Vegetation is rich with various species. 5,754 species of higher plants grow on the territory of the Republic. High level of endemism (up to 14%) is specific for Kazakh flora. The most peculiar is the flora in the Western Tien Shan and in the mountains of Karatau.

The Red Book of the Republic includes 125 species and subspecies of vertebrate animals, 96 species of invertebrate animals and 303 species of plants.

Protection of the biological and landscape diversity is carried out by 115 specially protected natural territories of national significance and 60 local natural territories.

Currently there are 10 reserves, 8 national parks, 2 natural reservations and 3 natural parks operating in Kazakhstan.

Typical plants of Kazakhstan

Blue Spruce: blue royal Tien Shan spruces are natural artistic decoration of mountain ridges of Ile Alatau. Like candles they rise reaching the heights of 40-50 meters. Covered with fog, these giants rise above the deep precipices of the mountains. Their tolerant needles can survive cold alpine winters and proudly live in bare rocks.
Saxaul (Latin: Passer ammondendri): You can meet a unique plant in the steppes of Kazakhstan - saxaul, a bush with soft leaves. During unusually dry periods, saxaul loses all its leaves that fall onto the sand like long curls. But as long as the rain comes, the plant starts growing actively again. If there are several rainy periods during the summertime, it can help forming a small forest. The bush mainly grows in the desert and semi-desert areas.
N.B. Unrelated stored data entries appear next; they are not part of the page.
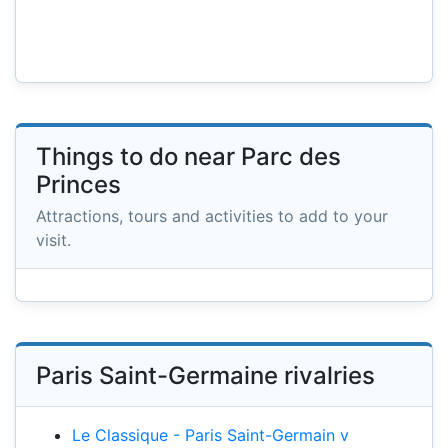
Things to do near Parc des
Princes
Attractions, tours and activities to add to your
visit.
Paris Saint-Germaine rivalries
Le Classique - Paris Saint-Germain v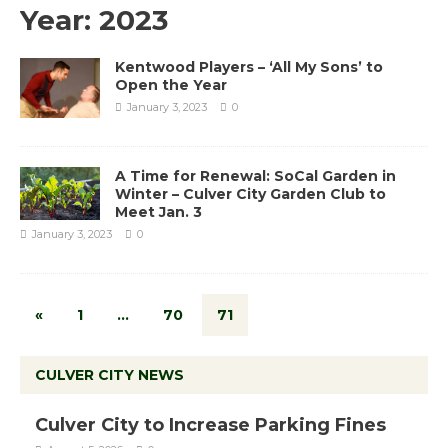
Year:
2023
Kentwood Players – ‘All My Sons’ to
Open the Year
January 3, 2023
0
A Time for Renewal: SoCal Garden in
Winter – Culver City Garden Club to
Meet Jan. 3
January 3, 2023
0
«
1
…
70
71
CULVER CITY NEWS
Culver City to Increase Parking Fines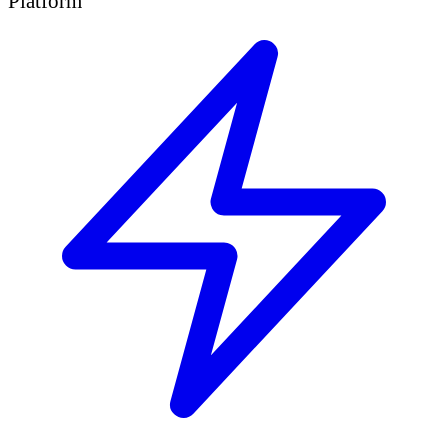
Platform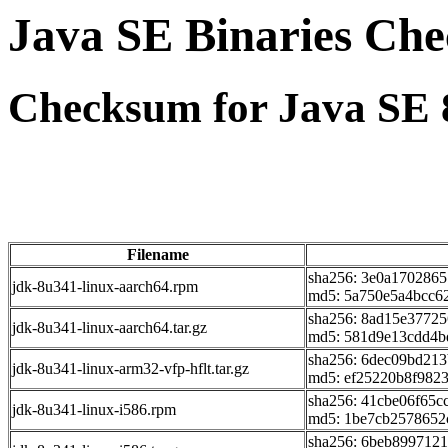
Java SE Binaries Ch
Checksum for Java SE 
Filename
sha256: 3e0a170286
jdk-8u341-linux-aarch64.rpm
md5: 5a750e5a4bcc6
sha256: 8ad15e3772
jdk-8u341-linux-aarch64.tar.gz
md5: 581d9e13cdd4b
sha256: 6dec09bd21
jdk-8u341-linux-arm32-vfp-hflt.tar.gz
md5: ef25220b8f982
sha256: 41cbe06f65c
jdk-8u341-linux-i586.rpm
md5: 1be7cb2578652
sha256: 6beb899712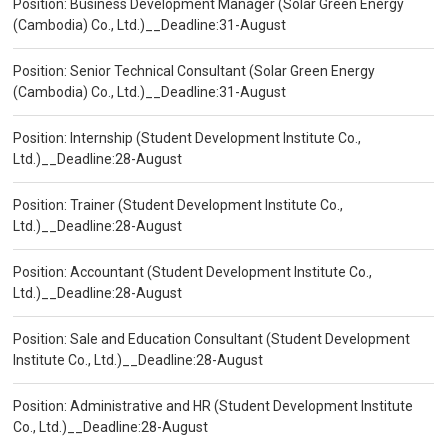
Position: Business Development Manager (Solar Green Energy
(Cambodia) Co., Ltd.)__Deadline:31-August
Position: Senior Technical Consultant (Solar Green Energy
(Cambodia) Co., Ltd.)__Deadline:31-August
Position: Internship (Student Development Institute Co.,
Ltd.)__Deadline:28-August
Position: Trainer (Student Development Institute Co.,
Ltd.)__Deadline:28-August
Position: Accountant (Student Development Institute Co.,
Ltd.)__Deadline:28-August
Position: Sale and Education Consultant (Student Development
Institute Co., Ltd.)__Deadline:28-August
Position: Administrative and HR (Student Development Institute
Co., Ltd.)__Deadline:28-August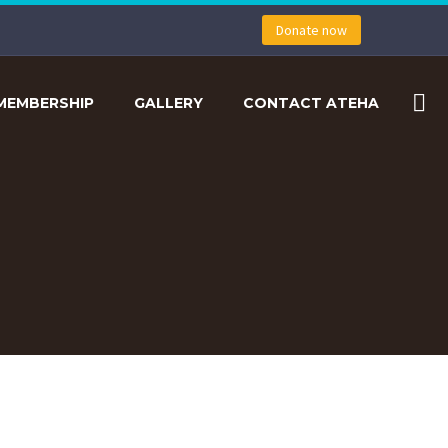
Donate now
MEMBERSHIP
GALLERY
CONTACT ATEHA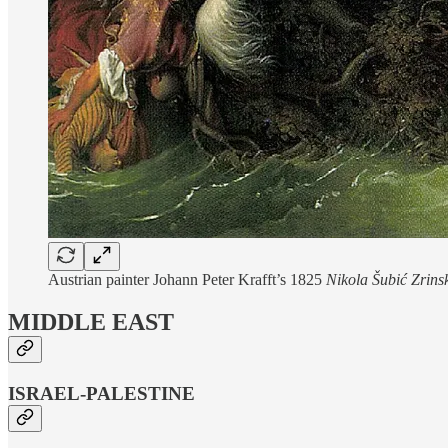
Austrian painter Johann Peter Krafft’s 1825
Nikola Šubić Zrinsk
MIDDLE EAST
ISRAEL-PALESTINE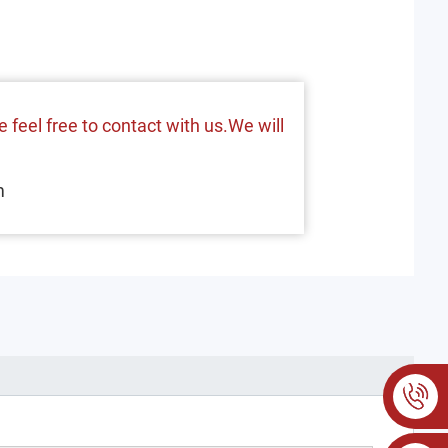
 feel free to contact with us.We will
m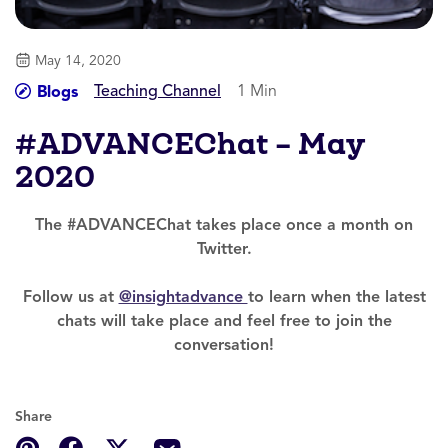
May 14, 2020
Teaching Channel
1 Min
Blogs
#ADVANCEChat – May
2020
The #ADVANCEChat takes place once a month on
Twitter.
Follow us at
@insightadvance
to learn when the latest
chats will take place and feel free to join the
conversation!
Share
Typical animals of Kazakhstan

Snow leopard (Pantera unique): In Kazakhstan people would always respect leopard as the strongest and the proudest animal. Beautiful wild cat is the ideal rock-climber and its favourite habitat is located on the mountain tops where glaciers are contiguous with the alpine belt. Although very seldom it can be found in many most distant areas of Tien Shan. Without natural enemies snow leopards usually live till very old age.
Saker falcon: In ancient times, Kazakhs used saker falcons for fowl-hunting. Golden eagles are professional hunters. Kazakhs took chickens of falcons from the nests and trained them for hunting. This tradition still exists at present. One of the best places where you can see falcons in the wilderness is located in Altai, in north-eastern Kazakhstan, in Ile Alatau.
Koulan (Latin: Eglius hemionus): Strong, with light gait, these Asian animals would always amaze people with their elegance and beauty. Not a long time ago innumerable flocks of koulans roamed in the steppes of Kazakhstan. But unlimited hunt for these animals led to their disappearance. Animals were again brought to the right riverbank of Ili River from the Aral Sea.

Besides exclusive and various natural sights, Kazakhstan possesses great reserves of mineral resources. In the subsoil of the country there were found 99 elements from the periodic table. About 6,000 deposits of natural resources are known in Kazakhstan. Thus, with regard to oil reserves, Kazakhstan is amongst the first ten countries of the world. Uranium deposits opened in Kazakhstan are approximately the third in the world. With regard to gold Kazakhstan occupies the sixth place in the world.